4. A distributed database according to any of the preceding claims, characterised in that each node acts as a primary and as a secondary node at same time for different search keys.

5. A distributed database according to any of the preceding claims 2 to 4, characterised in that the changed data is automatically copied between the primary and secondary nodes by the servers in the nodes.

6. A distributed database according to any of the preceding claims 2 to 5, characterised in that the data stored the primary and secondary nodes contains pointers to elements in the network for storing user files and copies of user files.
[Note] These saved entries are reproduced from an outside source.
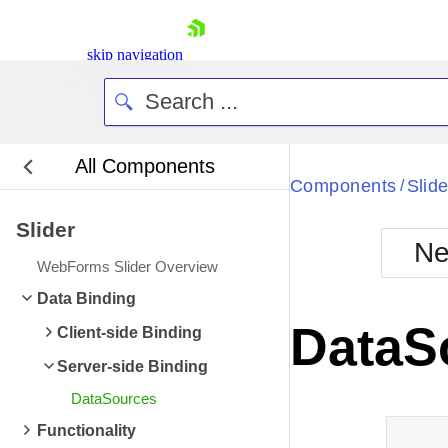
skip navigation
All Components
Bla
Components
Slide
/
Slider
BlackMetr
Ne
Boot
WebForms Slider Overview
Defa
Shopping cart
Data Binding
Your Account
DataS
Client-side Binding
Login
Contact Us
Server-side Binding
Request Trial
DataSources
Functionality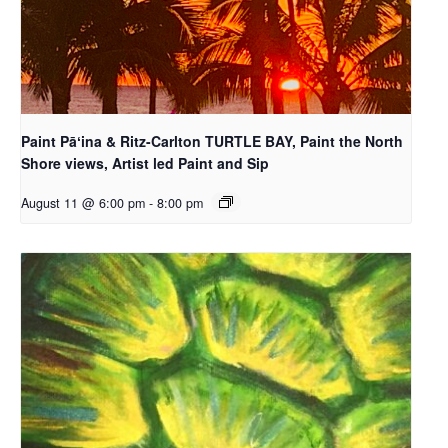
Paint Pāʻina & Ritz-Carlton TURTLE BAY, Paint the North
Shore views, Artist led Paint and Sip
August 11 @ 6:00 pm
-
8:00 pm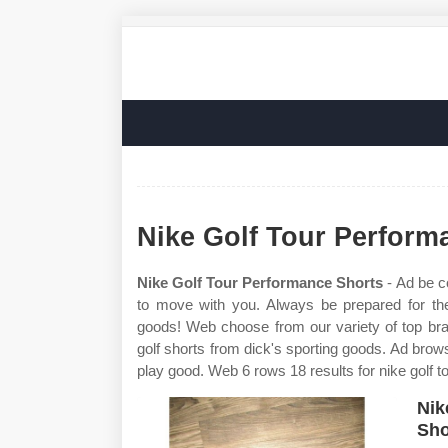
Nike Golf Tour Perform
Nike Golf Tour Performance Shorts
- Ad be c
to move with you. Always be prepared for th
goods! Web choose from our variety of top bra
golf shorts from dick's sporting goods. Ad brow
play good. Web 6 rows 18 results for nike golf t
Nik
Sho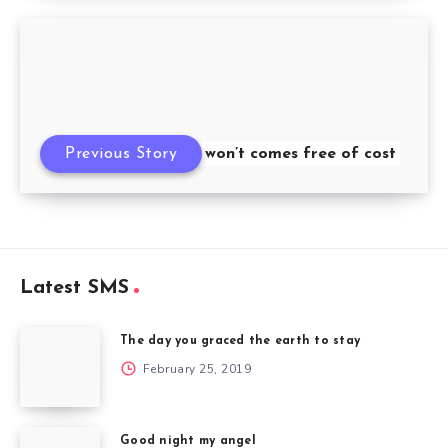
Previous Story
Success won’t comes free of cost
Latest SMS
The day you graced the earth to stay
February 25, 2019
Good night my angel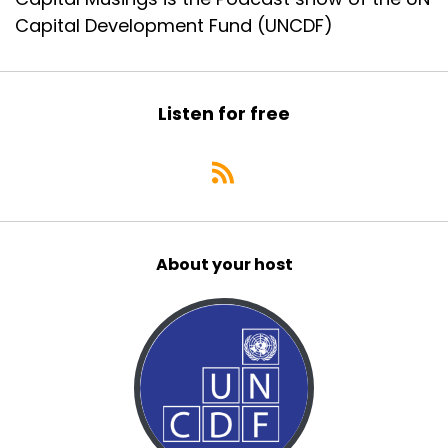
Capital Development Fund (UNCDF)
Listen for free
About your host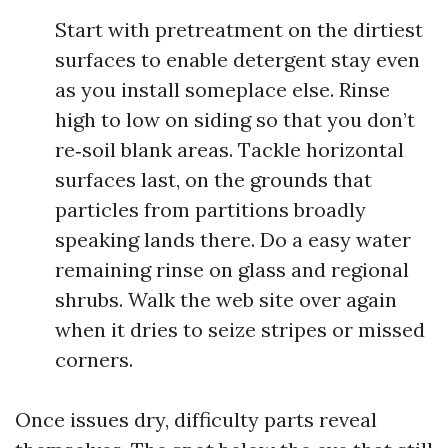
Start with pretreatment on the dirtiest
surfaces to enable detergent stay even
as you install someplace else. Rinse
high to low on siding so that you don’t
re‑soil blank areas. Tackle horizontal
surfaces last, on the grounds that
particles from partitions broadly
speaking lands there. Do a easy water
remaining rinse on glass and regional
shrubs. Walk the web site over again
when it dries to seize stripes or missed
corners.
Once issues dry, difficulty parts reveal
7. A distributed database according to any of the preceding claims 2 to 6, characterised in that adding a node in the system is done by moving the records with a changed hash value for a primary or secondary node to the location according to the new hash value, and the primary node and secondary node together maintain the service available for both new and old hash value searches by using overlapping primary and secondary server hash values to ensure access for clients during the move, and the nodes keep a list of changes that could not be updated in either primary or secondary copy of the record in the corresponding node.
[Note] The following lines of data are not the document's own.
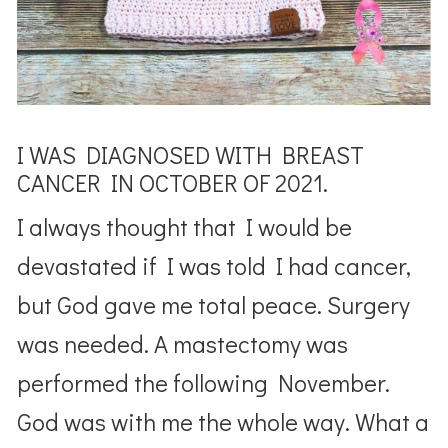
I WAS DIAGNOSED WITH BREAST
CANCER IN OCTOBER OF 2021.
I always thought that I would be
devastated if I was told I had cancer,
but God gave me total peace. Surgery
was needed. A mastectomy was
performed the following November.
God was with me the whole way. What a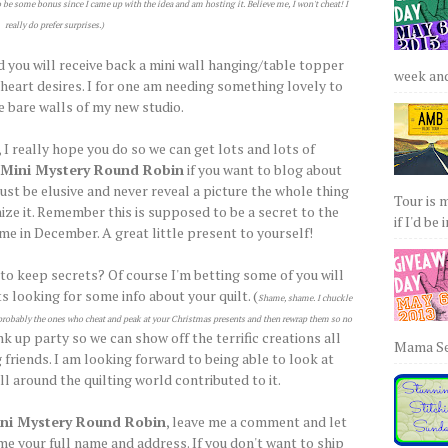
o be some bonus since I came up with the idea and am hosting it. Believe me, I won't cheat! I
really do prefer surprises.)
d you will receive back a mini wall hanging/table topper
week and 
e heart desires. I for one am needing something lovely to
e bare walls of my new studio.
 I really hope you do so we can get lots and lots of
Mini Mystery Round Robin
if you want to blog about
ust be elusive and never reveal a picture the whole thing
Tour is 
ize it. Remember this is supposed to be a secret to the
if I'd be 
ome in December. A great little present to yourself!
 to keep secrets? Of course I'm betting some of you will
s looking for some info about your quilt. (
Shame, shame. I chuckle
re probably the ones who cheat and peak at your Christmas presents and then rewrap them so no
ink up party so we can show off the terrific creations all
Mama Sew
 friends. I am looking forward to being able to look at
l around the quilting world contributed to it.
ni Mystery Round Robin
, leave me a comment and let
e your full name and address. If you don't want to ship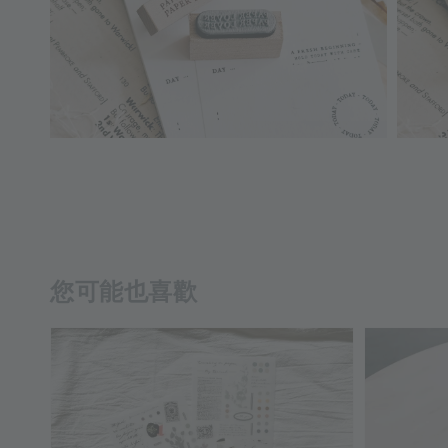
您可能也喜歡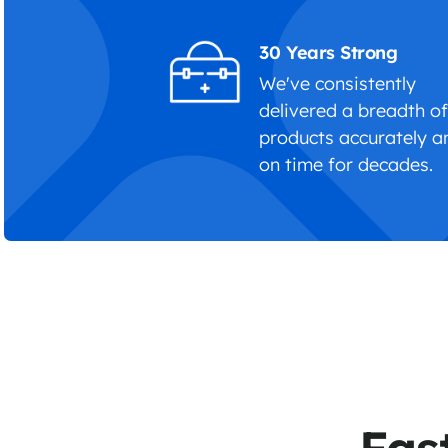
30 Years Strong
We've consistently
delivered a breadth o
products accurately a
on time for decades.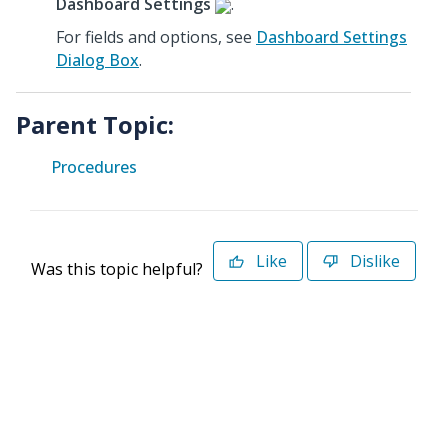
Dashboard Settings
.
For fields and options, see
Dashboard Settings
Dialog Box
.
Parent Topic:
Procedures
Like
Dislike
Was this topic helpful?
8. A method for storing and accessing information in a multi-computer environment, characterised in the steps of calculating the hash function of the search key for the information; determining the node with the hash function value of the search key; determining a secondary node from the said hash function value for determining a secondary node for backup; storing the information in the servers in the primary and secondary node; accessing the information by calculating the hash value of the search key and accessing the node with the hash value or with the secondary hash value.

9. A method for adding a server in a system functioning according to claim 8, characterised in the steps of calculating new hash values for servers, calculating new and old hash values for each file to be possibly moved; moving the files which should be in a different server according to the new hash value.

10. A method for accessing the files during the server adding operation according to claim 9, characterised in the use of hash values which overlap for primary and secondary servers' addresses for new and old configurations in such a way that always either the primary or the secondary server is found with the old hash value, even if the data has already been moved to the new server.